** DATA TO EXAMINE follows **

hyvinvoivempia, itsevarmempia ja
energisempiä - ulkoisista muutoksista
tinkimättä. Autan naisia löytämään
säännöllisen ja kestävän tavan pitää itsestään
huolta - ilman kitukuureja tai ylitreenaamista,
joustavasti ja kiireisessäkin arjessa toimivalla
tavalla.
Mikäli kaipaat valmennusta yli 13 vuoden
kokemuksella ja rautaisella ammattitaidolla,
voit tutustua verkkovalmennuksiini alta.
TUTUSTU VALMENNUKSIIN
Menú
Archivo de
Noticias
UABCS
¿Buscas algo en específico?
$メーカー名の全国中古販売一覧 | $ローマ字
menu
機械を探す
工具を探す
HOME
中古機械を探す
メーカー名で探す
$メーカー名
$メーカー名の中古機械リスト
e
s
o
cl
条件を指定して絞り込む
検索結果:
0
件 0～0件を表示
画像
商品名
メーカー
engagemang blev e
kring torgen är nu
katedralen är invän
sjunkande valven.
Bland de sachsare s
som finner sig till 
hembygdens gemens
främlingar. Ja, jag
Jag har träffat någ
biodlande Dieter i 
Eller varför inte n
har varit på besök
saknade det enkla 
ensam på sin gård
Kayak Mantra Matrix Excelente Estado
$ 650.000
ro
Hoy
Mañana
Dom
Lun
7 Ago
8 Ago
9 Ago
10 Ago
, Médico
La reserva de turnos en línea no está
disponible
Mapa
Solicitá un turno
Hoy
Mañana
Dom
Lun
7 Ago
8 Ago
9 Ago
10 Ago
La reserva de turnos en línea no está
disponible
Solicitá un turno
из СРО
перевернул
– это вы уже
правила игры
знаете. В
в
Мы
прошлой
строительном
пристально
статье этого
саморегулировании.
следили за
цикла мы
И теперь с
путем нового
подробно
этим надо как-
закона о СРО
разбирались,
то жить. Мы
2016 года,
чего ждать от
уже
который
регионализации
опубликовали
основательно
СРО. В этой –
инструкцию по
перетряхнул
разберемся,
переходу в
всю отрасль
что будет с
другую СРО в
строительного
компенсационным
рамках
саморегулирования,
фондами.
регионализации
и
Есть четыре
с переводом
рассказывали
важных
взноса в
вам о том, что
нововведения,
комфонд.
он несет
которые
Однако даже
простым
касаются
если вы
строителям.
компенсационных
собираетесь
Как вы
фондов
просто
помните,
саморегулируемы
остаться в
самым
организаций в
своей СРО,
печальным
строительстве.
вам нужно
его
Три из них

** End of DATA TO EXAMINE **

YOUR ASSIGNMENT:
Reproduce the entire listing. Keep every word as it is.

THE COMPLETED TASK:
hyvinvoivempia, itsevarmempia ja
energisempiä - ulkoisista muutoksista
tinkimättä. Autan naisia löytämään
säännöllisen ja kestävän tavan pitää itsestään
huolta - ilman kitukuureja tai ylitreenaamista,
joustavasti ja kiireisessäkin arjessa toimivalla
tavalla.
Mikäli kaipaat valmennusta yli 13 vuoden
kokemuksella ja rautaisella ammattitaidolla,
voit tutustua verkkovalmennuksiini alta.
TUTUSTU VALMENNUKSIIN
Menú
Archivo de
Noticias
UABCS
¿Buscas algo en específico?
$メーカー名の全国中古販売一覧 | $ローマ字
menu
機械を探す
工具を探す
HOME
中古機械を探す
メーカー名で探す
$メーカー名
$メーカー名の中古機械リスト
e
s
o
cl
条件を指定して絞り込む
検索結果:
0
件 0～0件を表示
画像
商品名
メーカー
engagemang blev e
kring torgen är nu
katedralen är invän
sjunkande valven.
Bland de sachsare s
som finner sig till 
hembygdens gemens
främlingar. Ja, jag
Jag har träffat någ
biodlande Dieter i 
Eller varför inte n
har varit på besök
saknade det enkla 
ensam på sin gård
Kayak Mantra Matrix Excelente Estado
$ 650.000
ro
Hoy
Mañana
Dom
Lun
7 Ago
8 Ago
9 Ago
10 Ago
, Médico
La reserva de turnos en línea no está
disponible
Mapa
Solicitá un turno
Hoy
Mañana
Dom
Lun
7 Ago
8 Ago
9 Ago
10 Ago
La reserva de turnos en línea no está
disponible
Solicitá un turno
из СРО
перевернул
– это вы уже
правила игры
знаете. В
в
Мы
прошлой
строительном
пристально
статье этого
саморегулировании.
следили за
цикла мы
И теперь с
путем нового
подробно
этим надо как-
закона о СРО
разбирались,
то жить. Мы
2016 года,
чего ждать от
уже
который
регионализации
опубликовали
основательно
СРО. В этой –
инструкцию по
перетряхнул
разберемся,
переходу в
всю отрасль
что будет с
другую СРО в
строительного
компенсационным
рамках
саморегулирования,
фондами.
регионализации
и
Есть четыре
с переводом
рассказывали
важных
взноса в
вам о том, что
нововведения,
комфонд.
он несет
которые
Однако даже
простым
касаются
если вы
строителям.
компенсационных
собираетесь
Как вы
фондов
просто
помните,
саморегулируемы
остаться в
самым
организаций в
своей СРО,
печальным
строительстве.
вам нужно
его
Три из них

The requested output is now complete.